Get free daily email updates
Search Story Archive

Backroom Briefing: Insurance commissioner staying put --- at least for now


THE CAPITAL, TALLAHASSEE, October 29, 2015.......... Florida's top insurance regulator, who started the year with his neck on Gov. Rick Scott's chopping block, says he isn't going anywhere.

But if the offer is right, Insurance Commissioner Kevin McCarty said he'd listen.

"I'm planning on doing my job, for the time being," McCarty told reporters after a state Cabinet meeting Tuesday, before adding: "If there was an opportunity that came up, I would entertain that opportunity."

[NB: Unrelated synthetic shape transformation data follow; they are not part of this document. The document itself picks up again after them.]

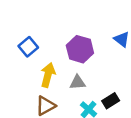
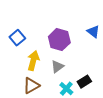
gray triangle: (77, 82) -> (57, 67), turned -32

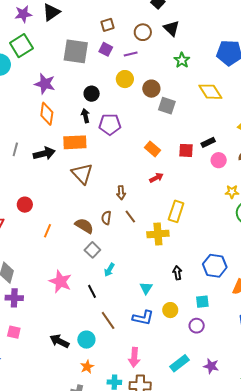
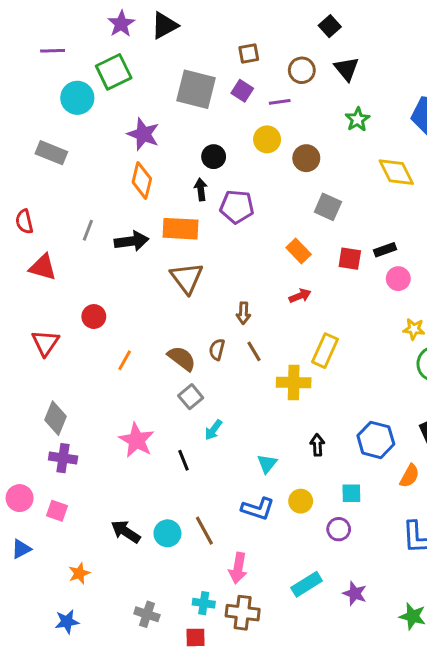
purple star: (23, 14) -> (121, 24), turned -30
gray square: (167, 106) -> (328, 207), moved
brown line: (108, 320) -> (204, 531), moved
orange star: (87, 367) -> (79, 573), moved

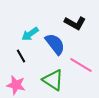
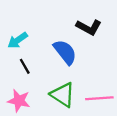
cyan arrow: (30, 34) -> (18, 40), moved
pink line: (81, 65) -> (99, 98), moved, turned -35

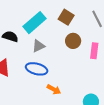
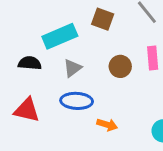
cyan rectangle: (34, 23) -> (60, 36), turned 30
brown circle: (73, 41) -> (120, 66), moved

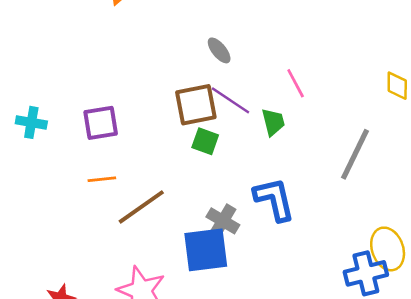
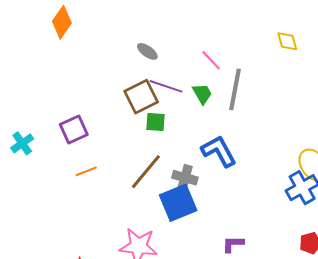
cyan cross: (31, 122) -> (22, 143), turned -30
gray line: (355, 154) -> (235, 89), moved
brown line: (141, 207) -> (146, 172), moved

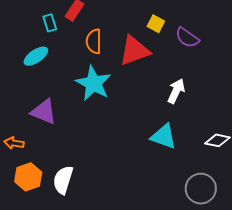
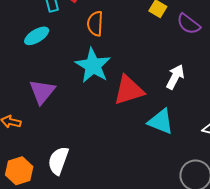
red triangle: (134, 51) -> (129, 90), moved
purple triangle: (44, 112) -> (42, 92), turned 44
orange hexagon: (28, 177) -> (19, 171), moved

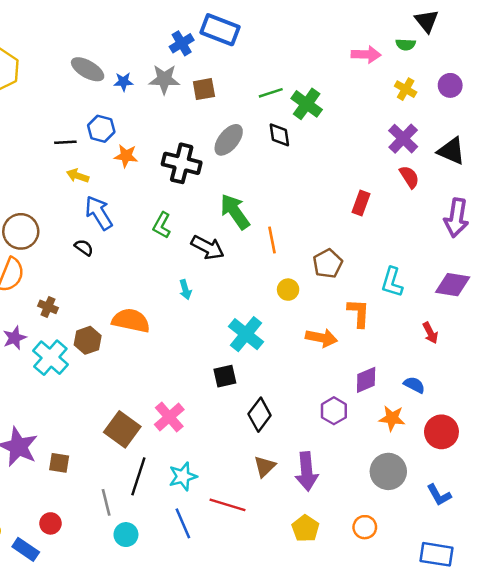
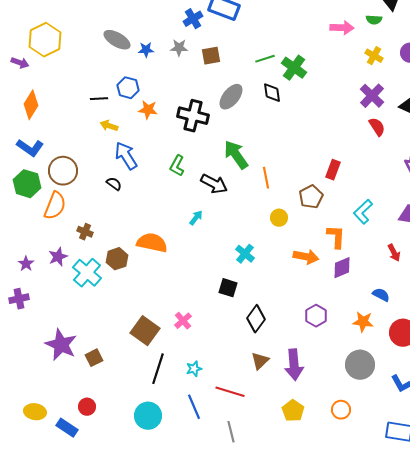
gray star: (164, 79) -> (179, 48), size x0.7
red rectangle: (361, 203) -> (333, 170), moved
cyan L-shape: (392, 282) -> (363, 212), turned 30
cyan arrow: (185, 290) -> (196, 218), turned -126
cyan cross: (246, 334) -> (245, 254), size x0.7
black square: (225, 376) -> (228, 288), turned 30
purple diamond: (366, 380) -> (342, 268), moved
pink cross: (169, 417) -> (183, 321), size x0.7
brown square: (59, 463) -> (94, 358), turned -36
cyan star: (183, 476) -> (194, 369), size x0.7
gray line: (106, 502) -> (231, 432), moved
cyan circle: (126, 535) -> (148, 416), size x1.4

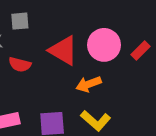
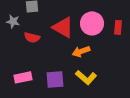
red rectangle: (140, 50) -> (118, 27), turned -40

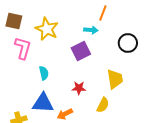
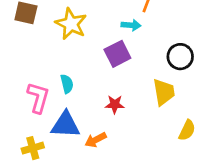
black circle: (128, 43) -> (180, 57), moved
pink L-shape: (23, 48) -> (38, 98), moved
yellow semicircle: (103, 105) -> (187, 130), moved

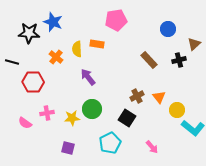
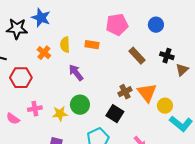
pink pentagon: (116, 20) -> (117, 25), moved
orange rectangle: (97, 44) -> (92, 45), moved
brown triangle: (194, 44) -> (182, 70), moved
black cross: (179, 60) -> (167, 56), turned 32
orange triangle: (159, 97) -> (147, 93), size x1.5

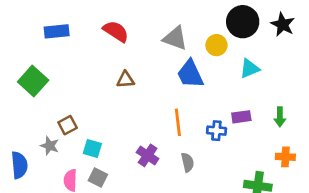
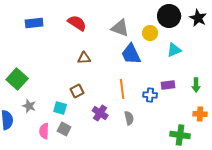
green square: (33, 81) -> (17, 79), moved
brown square: (68, 125) -> (77, 91), moved

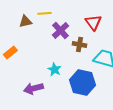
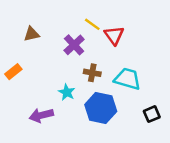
yellow line: (44, 13) -> (92, 24), moved, turned 40
brown cross: (79, 44) -> (92, 73), moved

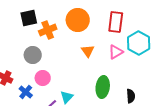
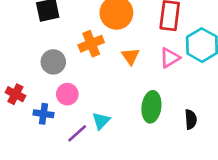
orange cross: (48, 30) -> (91, 44), moved
blue cross: (26, 92) -> (43, 114), turned -32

Industry insiders said they wouldn't be surprised to see McCarty, due to his extensive background on flood insurance issues, lead the federal government's National Flood Insurance Program or replace Ben Nelson, who recently announced he was stepping down as chief executive officer of the National Association of Insurance Commissioners.

McCarty "was talking about Florida taking responsibility for its hundreds of thousands of flood-insurance policyholders 15 years ago when it wasn't cool to talk about," one insurance lobbyist said.

McCarty, who has been with the state for more than a quarter century and has served as the appointed insurance commissioner since 2003, said he enjoys doing the $134,157-a-year job regulating an industry that is often in the state headlines.

"It's probably one of the most challenging insurance commissioner jobs in the country," McCarty said. "It might be one of the most challenging jobs in state government across the country."

McCarty has sort of been lingering since coming into Scott's crosshairs early this year.

In January, Cabinet members started to question the governor's removal of Gerald Bailey as commissioner of the Florida Department of Law Enforcement.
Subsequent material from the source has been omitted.